BlacKkKlansman: l'histoire vraie du policier noir qui a infiltré le Ku Klux Klan

BlacKkKlansman: l'histoire vraie du policier noir qui a infiltré le Ku Klux Klan

Spike Lee met en scène l’histoire vraie du policier noir ayant infiltré l’organisation raciste en 78. Le film a reçu le grand prix du jury à Cannes.

Ce film est trop inspiré d’une histoire vraie, man, prévient le générique.

Spike Lee est en forme, en très grande forme. Et de bonne humeur. Faut le voir montrer comment, dans les années 70, Ron, un black jusqu’au bout des cheveux, fait acte de candidature à la police de Colorado Springs.


Quelle mouche l’a piqué, lorsqu’un jour, il décroche son téléphone pour répondre à une annonce du Ku Klux Klan avec une voix de redneck. D’ailleurs, à l’autre bout du film, on le prend de suite pour un bon blanc bien raciste et on l’invite à rencontrer un membre de "l’organisation".

Si la voix de Rob est passée, le reste, évidemment, ne peut pas. Un collègue blanc - et juif - endosse son identité. Et commence une hallucinante histoire d’infiltration menée par ce tandem, l’un blanc en chair et en os, l’autre black au téléphone. Quand le Ron blanc risque d’être démasqué au milieu de ces suprémacistes fous furieux, la tension est à son comble. Et quand le Ron black, en ligne avec le chef du KKK, débite des énormités racistes au milieu de ses collègues médusés, la comédie est à son comble.

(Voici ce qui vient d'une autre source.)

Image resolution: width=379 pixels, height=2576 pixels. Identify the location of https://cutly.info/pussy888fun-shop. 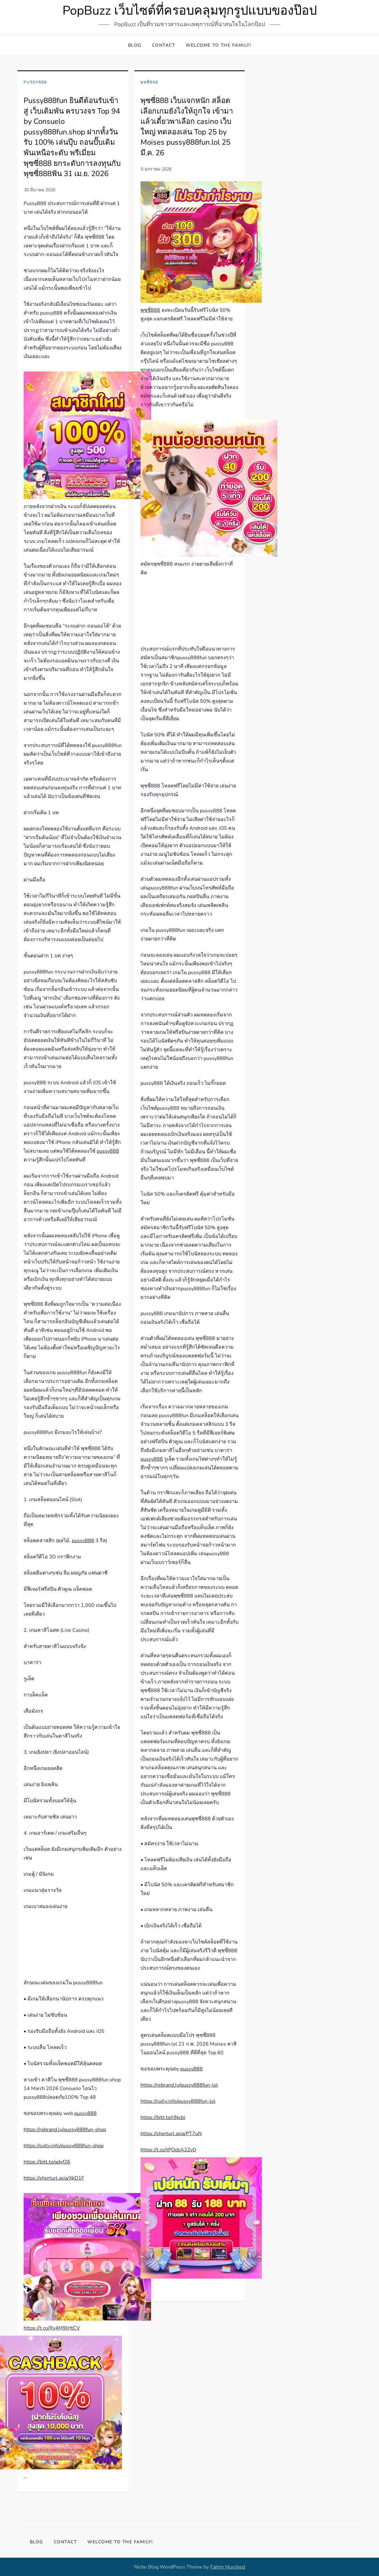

Spike Lee livre un suspense tout en nous introduisant au sein de cette organisation secrète à la découverte de ses rites, ses visages, son discours. Mais son ambition ne s’arrête pas là. Elle est aussi pédagogique, cinématographiquement pédagogique en montrant, en compagnie de Harry Belafonte, comment le cinéma a façonné l’image du Noir dans l’imaginaire des Américains. Par exemple dans Au tant en emporte le vent ou Naissance d’une nation que les membres du Klan aiment se projeter pendant leurs raouts.

Un film politiquement très engagé

Et là, Spike Lee ne rigole plus du tout en affichant son ultime ambition : prouver que Trump est un pur produit de la pensée du KKK. Ainsi, avant d’être un de ses slogans de campagne, "America First" fut un temps celui du KKK. Et de raccrocher son film aux incidents dramatiques de Charlottesville qui ont vu le président américain mettre dos à dos, les néonazis qui défilaient avec les slogans du KKK et les citoyens qui protestaient contre ce cortège.

Spike Lee ne s’est pas assagi avec le temps, que du contraire, mais il contient mieux son agressivité qui le rendait parfois inaudible. Il métamorphose pour partie sa rage en humour et concentre le reste vers son objectif. BlacKkKlansman est d’autant plus efficace et fluide. Même s’il s’autorise des licences artistiques avec la véritable histoire de Ron Stallworth. Malheureusement, sa propension à montrer ces blancs racistes comme des demeurés se heurte à la réalité actuelle du pouvoir américain.

Lee témoigne aussi d’un percutant sens du casting. John David Washington (le fils de Denzel) est phénoménal, Adam Driver impressionne tant il est tout-terrain et Laura Harrier est une découverte. Il n’a rien perdu, non plus, de son sens musical qui décuple la puissance de ses images. Et il propose quelques belles trouvailles de mise en scène, notamment quand il s’agit d’exalter la beauté des visages noirs lors d’une conférence d’un membre des Black Panther : Stokely Carmichael.

Spike Lee n’a plus sorti un film aussi percutant, aussi drôle et aussi important depuis 25 ans.

Réalisation : Spike Lee. Musique : Terence Blanchard. Avec John David Washington, Adam Driver, Laura Harrier, 2h16.

BlacKkKlansman: l'histoire vraie du policier noir qui a infiltré le Ku Klux Klan
©IPM


Épinglé

Lors de la conférence de presse à Cannes, le réalisateur Spike Lee a déclaré: "On doit se réveiller ! Ne pas rester silencieux. J’espère avant tout éveiller les consciences. L’extrême droite sévit partout dans le monde et on croule sous les mensonges présentés comme des vérités. Mon film parle de ça. Je parle avec mon cœur, je m’en fous des critiques, je sais qu’on est du bon côté de l’histoire avec ce film."